The cash mob focused for day on a specific shop in downtown Hanford. It was in an effort to increase business and bring awareness of locally owned businesses.
Saturday's inaugural event brought in dozens of new customers to a local tea house. Inside the L.T. Sue Company Tea Emporium, a steady stream of fresh brewed tea was served to the Hanford cash mob supporters.
Owner Steve Banister said, "We just didn't want to be overwhelmed where the customers couldn't have the type of experience we like them to have. That didn't happen. It's been busy all day."
Proof of that busy day - cups of iced or hot tea - translated into an 11 percent increase in sales in just a few short hours.
Arianne Wing of L.T. Sue Co. Tea House said, "A lot of new faces, a lot of old friendly faces. A lot of people coming by to wish us well."
The cash mob customers are looking to help local businesses, the ones that keep the charm alive to succeed.
Richard King of Hanford said, "It's that connection to older Hanford, and all the wonderful things that have come and gone in china alley. It's quite a history."
The history is what prompted owner Steve Banister to open the tea house. He says a portion of his profits goes back into preserving downtown Hanford's historic China Alley.

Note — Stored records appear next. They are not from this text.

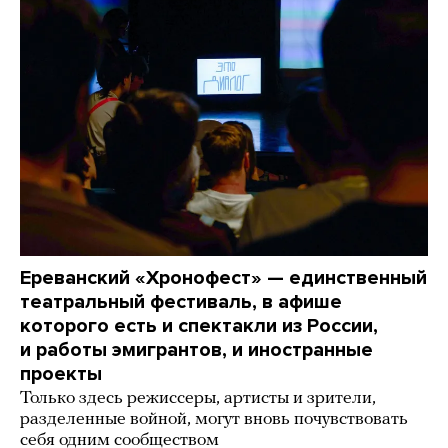
Ереванский «Хронофест» — единственный
театральный фестиваль, в афише
которого есть и спектакли из России,
и работы эмигрантов, и иностранные
проекты
Только здесь режиссеры, артисты и зрители,
разделенные войной, могут вновь почувствовать
себя одним сообществом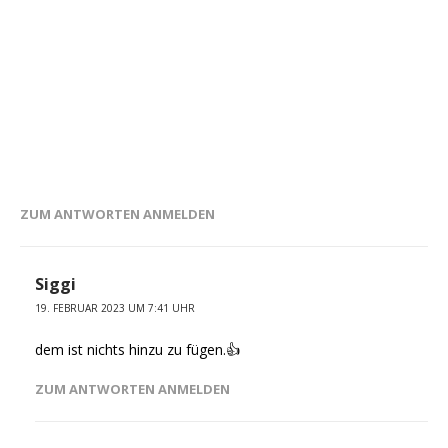
ZUM ANTWORTEN ANMELDEN
Siggi
19. FEBRUAR 2023 UM 7:41 UHR
dem ist nichts hinzu zu fügen.👍
ZUM ANTWORTEN ANMELDEN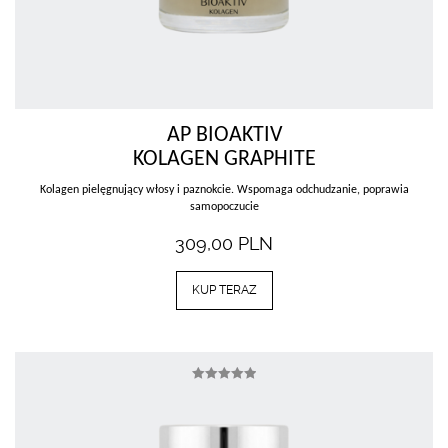
AP BIOAKTIV
KOLAGEN GRAPHITE
Kolagen pielęgnujący włosy i paznokcie. Wspomaga odchudzanie, poprawia
samopoczucie
309,00
PLN
KUP TERAZ
Oceniono
5.00
na 5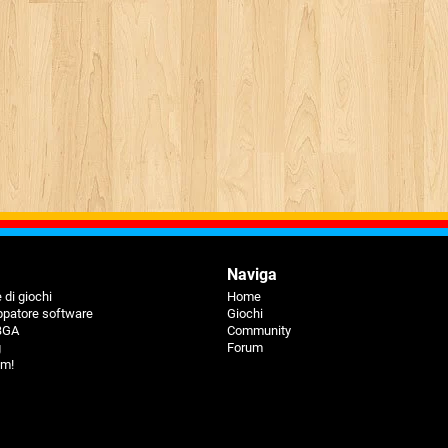
Naviga
 di giochi
Home
ppatore software
Giochi
 BGA
Community
g
Forum
um!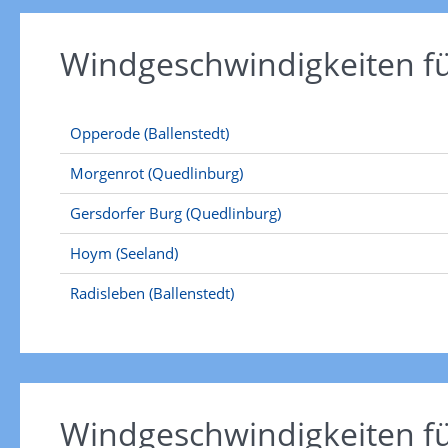
Windgeschwindigkeiten 
Opperode (Ballenstedt)
Morgenrot (Quedlinburg)
Gersdorfer Burg (Quedlinburg)
Hoym (Seeland)
Radisleben (Ballenstedt)
Windgeschwindigkeiten f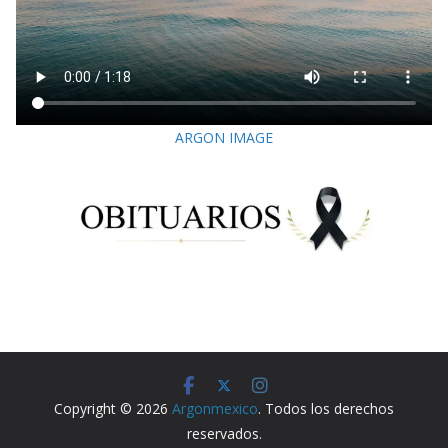
ARGON IMAGE
Copyright © 2026
Argonmexico
. Todos los derechos
reservados.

Banister said, "I have always loved it, ever since i was a little kid. We would eat at the dynasty and tell me to go play out in the alley when things were safer. As a youngster I would explore all of the different stores in the area."
Hanford cash mob organizers are looking to monthly events. They hope local business will grow by this word-of-mouth effort.
Hanford cash mob organizer Francisco Ramirez said, "We want to keep the City of Hanford in the minds of people and say 'hey, this is a great place to go to and enjoy yourself downtown and spend a little money while you're down here.'"
The cash mob will move on to another business next month, the exact time and location are still being decided.